Tuesday, August 30, 2011

Just everything

Somehow, 'everything' seems to be happening this summer.

Most of the things in isolation would cause me some stress but not knock me down.

However, I feel knocked down.  Or ready to be knocked down.  But I'm stubborn.  Very stubborn and I keep going.  As I've burst into tears a couple times in the last few week with "I don't want to do this anymore" as I'm talking with my best friend, I know that I will.  She knows that I will.  I just don't like it.

Pyrope has started kindergarten.  He is not particularly enjoying it.  His best friend is in his class, which he likes.  However, he has informed me on several occasions it is easier for him to learn when I teach him at home.  There is too much noise at school.  While I agree that I can teach him more academically at home, I saw a very significant decrease in his social and verbal skills since he has been out of school since May.  On top of this, he will neither live, go to school, or eventually work in a bubble.  He has to learn how to function in the "real world".  Academically, he can learn virtually nothing this year, and he will still "pass" kindergarten, as his reading and math skills test at least at a 1st grade level, in some areas a 2nd grade level.  So on we will go.  With lots of communication to the teacher.  I will continue to work on reading, writing, and math at home.  He will go to school, communicate with others, socialize, and try to learn how to learn while there.

Obsidian was taken off of growth hormone in July.  It wasn't working.  The blood tests proved it was not working.  His growth velocity had not changed.  There is a different hormone, IGF-1, he is now on.  Getting it approved of by the insurance is being a chore.  My main problem right now is with his doctor.  If I could switch doctors I would.  Problem being, I can't (practically).  The pharmaceutical company that makes it is supplying him (for up to 8 months) with the medication while we are trying to get it approved by insurance.  He has been on it for slightly less than 3 weeks.  By my measurements (and they have always been accurate in the past), he has grown more in the 3 weeks he has been on IGF-1 than the 6 months he was on GHT (2.6 cm vs 1.9).  I'm hoping I'm measuring correctly.   I'm hoping (and trying my best) to make sure he can continue on the drug.  At this point, I'm not really looking for answers for Obsidian and his medical issues, but just looking for the best treatments I can find.  If there is a way to increase his growth rate so he is a typical (or closer to it) height as an adult, it would be great.  If a way is not found, I just need to focus on teaching him how to function in a world that is made for adults that are above 5', when he will most likely be right around 4'.  I really hope this does give his body what he needs to grow to his genetic potential (which is most likely somewhere in the 5'8" to 5'11" range based on family history). 

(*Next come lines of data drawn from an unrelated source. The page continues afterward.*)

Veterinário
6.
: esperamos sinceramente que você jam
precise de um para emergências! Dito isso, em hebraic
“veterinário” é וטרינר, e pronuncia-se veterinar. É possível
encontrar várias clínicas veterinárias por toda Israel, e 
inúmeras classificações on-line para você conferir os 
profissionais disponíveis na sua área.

My work is work.  My boss that I like has been moved to a different facility.  The one that I have never got along with is it.  She is a nice person, but somewhat lacking in managerial skills that would be beneficial to her job.

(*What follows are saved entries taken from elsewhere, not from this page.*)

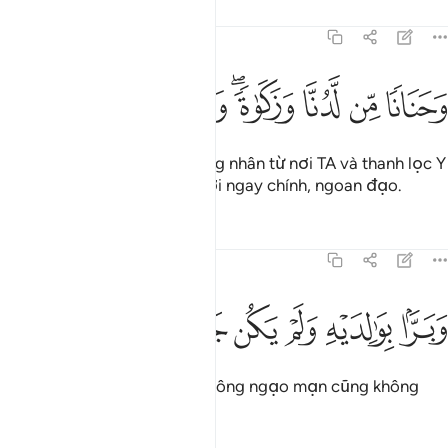
Tafsirs
Bài học
Suy ngẫm
19:13
ﱊ
ﱋ
ﱌ
حنانا من لدنا وزكاة وكان تقيا ١٣
ﱍﱎ
ﱏ
ﱐ
ﱑ
َحَنَانًۭا مِّن لَّدُنَّا وَزَكَوٰةًۭ ۖ وَكَانَ تَقِيًّۭا ١٣
TA đã thương xót Y bằng lòng nhân từ nơi TA và thanh lọc Y
trong sạch; và Y là một người ngay chính, ngoan đạo.
Tafsirs
Bài học
Suy ngẫm
19:14
ﱒ
ﱓ
ﱔ
برا بوالديه ولم يكن جبارا عصيا ١٤
ﱕ
ﱖ
ﱗ
ﱘ
َبَرًّۢا بِوَٰلِدَيْهِ وَلَمْ يَكُن جَبَّارًا عَصِيًّۭا ١٤
Y hiếu thảo với cha mẹ và không ngạo mạn cũng không
phản nghịch.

Jet's job has degraded to the point he updated his resume.  This is a large step for him.  Finding a job won't be an issue, he just doesn't like change.  So he drags his feet when it is time to change.  He really has not seriously began to look, apply, or interview.  Hopefully the day is coming sooner now.  I would have long been gone, for various reasons.

Jet and I have been arguing.  I really keep getting the feeling he doesn't see or get my point.  Sometimes I think he is trying to taunt me by his actions, but when I stop and really think, I don't feel he is purposely taunting me per se, he just doesn't get what my issue is.  No matter how I explain it, or try to have others help me explain it.  I'm tired of the argument.  I want some sort of resolution.  Even if it means a resolution that I don't particularly like or want.  I just don't like where we, or rather our relationship is.  Or the cycle we seem to be stuck in.  Jet doesn't appear to be nearly as bother by all of it.  That or he is just hoping it will go away, which is really the most likely scenario.

A couple of the positions I took on this spring in organizations are more than I anticipated.  Not horribly more.  Not more than I can handle.  Just more than I expected.  And I find it wearing.  I keep saying that soon that will calm down.  And it really should.